Which lines in the records below include the word "date"? Report each of them in full.
..............................
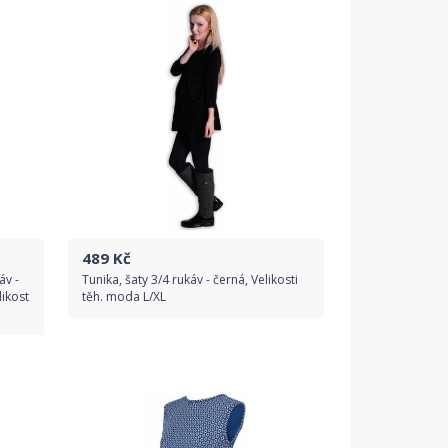
489
Kč
áv -
Tunika, šaty 3/4 rukáv - černá, Velikosti
ikost
těh. moda L/XL
Do obchodu
Detail produktu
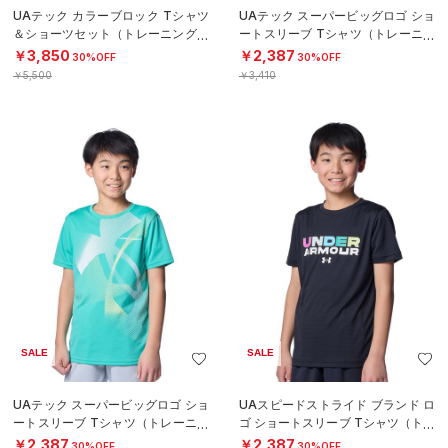
UAテック カラーブロック Tシャツ
UAテック スーパービッグロゴ ショ
＆ショーツセット（トレーニング/B
ートスリーブ Tシャツ（トレーニン
OYS）
グ/BOYS）
￥3,850
￥2,387
30%OFF
30%OFF
￥5,500
￥3,410
SALE
SALE
UAテック スーパービッグロゴ ショ
UAスピードストライド ブランド ロ
ートスリーブ Tシャツ（トレーニン
ゴ ショートスリーブ Tシャツ（トレ
グ/BOYS）
ーニング/BOYS）
￥2,387
￥2,387
30%OFF
30%OFF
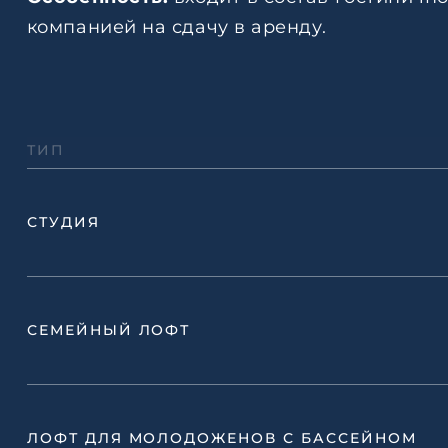
компанией на сдачу в аренду.
ТИП
СТУДИЯ
СЕМЕЙНЫЙ ЛОФТ
ЛОФТ ДЛЯ МОЛОДОЖЕНОВ С БАССЕЙНОМ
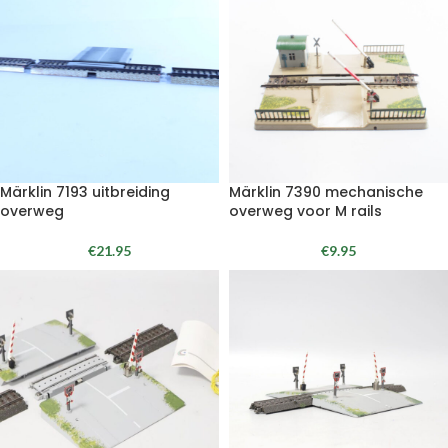
Märklin 7193 uitbreiding
Märklin 7390 mechanische
overweg
overweg voor M rails
€
21.95
€
9.95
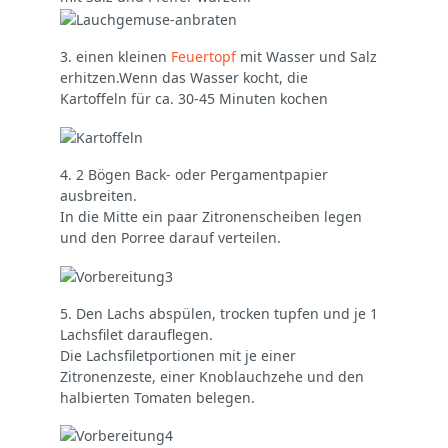
3. einen kleinen
Feuertopf
mit Wasser und Salz
erhitzen.Wenn das Wasser kocht, die
Kartoffeln für ca. 30-45 Minuten kochen
4. 2 Bögen Back- oder Pergamentpapier
ausbreiten.
In die Mitte ein paar Zitronenscheiben legen
und den Porree darauf verteilen.
5. Den Lachs abspülen, trocken tupfen und je 1
Lachsfilet darauflegen.
Die Lachsfiletportionen mit je einer
Zitronenzeste, einer Knoblauchzehe und den
halbierten Tomaten belegen.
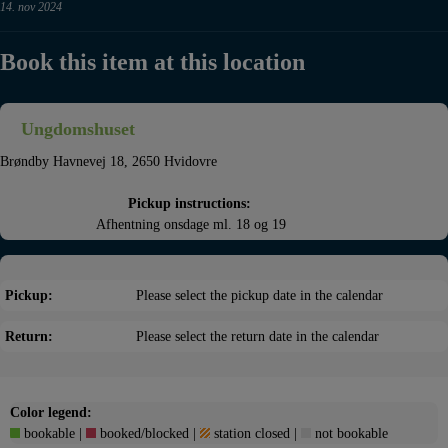
14. nov 2024
Book this item at this location
Ungdomshuset
Brøndby Havnevej 18, 2650 Hvidovre
Pickup instructions:
			Afhentning onsdage ml. 18 og 19				
Pickup:
Please select the pickup date in the calendar
Return:
Please select the return date in the calendar
Color legend:
bookable |
booked/blocked |
station closed |
not bookable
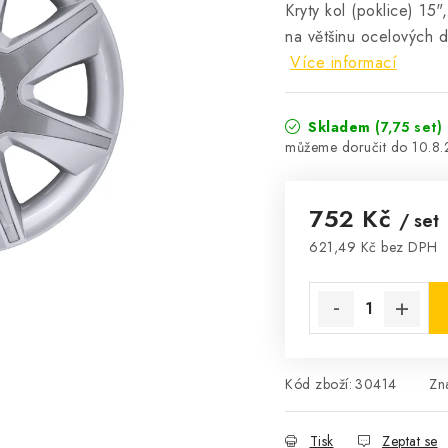
Kryty kol (poklice) 15
na většinu ocelových d
Více informací
Skladem
(7,75 set)
10.8
752 Kč
/ set
621,49 Kč bez DPH
Měrná cena:
Kód zboží:
30414
Zn
Tisk
Zeptat se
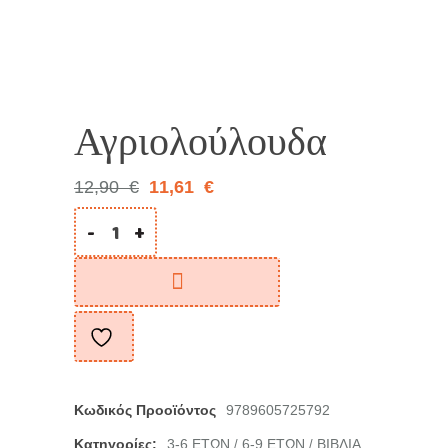
10%
Αγριολούλουδα
12,90
€
11,61
€
-
+
Κωδικός Προοϊόντος
9789605725792
Κατηγορίες:
3-6 ΕΤΩΝ
6-9 ΕΤΩΝ
ΒΙΒΛΙΑ
/
/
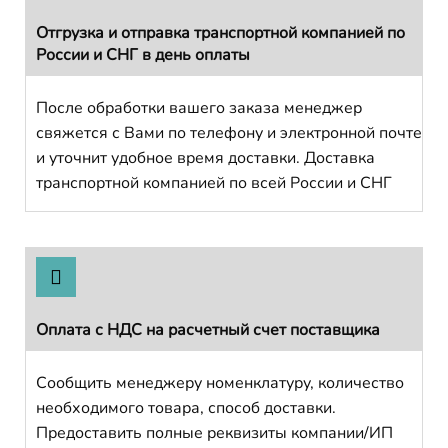
Отгрузка и отправка транспортной компанией по
России и СНГ в день оплаты
После обработки вашего заказа менеджер
свяжется с Вами по телефону и электронной почте
и уточнит удобное время доставки. Доставка
транспортной компанией по всей России и СНГ
Оплата с НДС на расчетный счет поставщика
Сообщить менеджеру номенклатуру, количество
необходимого товара, способ доставки.
Предоставить полные реквизиты компании/ИП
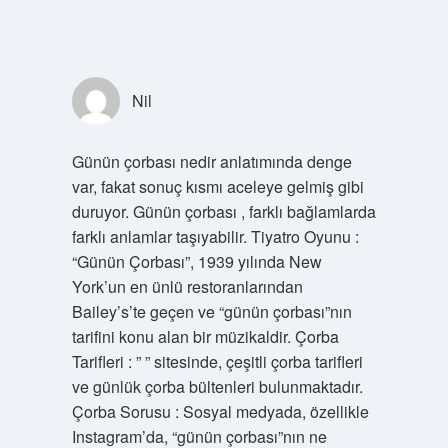
Nil
Günün çorbası nedir anlatımında denge
var, fakat sonuç kısmı aceleye gelmiş gibi
duruyor. Günün çorbası , farklı bağlamlarda
farklı anlamlar taşıyabilir. Tiyatro Oyunu :
“Günün Çorbası”, 1939 yılında New
York’un en ünlü restoranlarından
Bailey’s’te geçen ve “günün çorbası”nın
tarifini konu alan bir müzikaldir. Çorba
Tarifleri : ” ” sitesinde, çeşitli çorba tarifleri
ve günlük çorba bültenleri bulunmaktadır.
Çorba Sorusu : Sosyal medyada, özellikle
Instagram’da, “günün çorbası”nın ne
..............................
**Output of the exercise:**
Please select the pickup date in the calendar
Please select the return date in the calendar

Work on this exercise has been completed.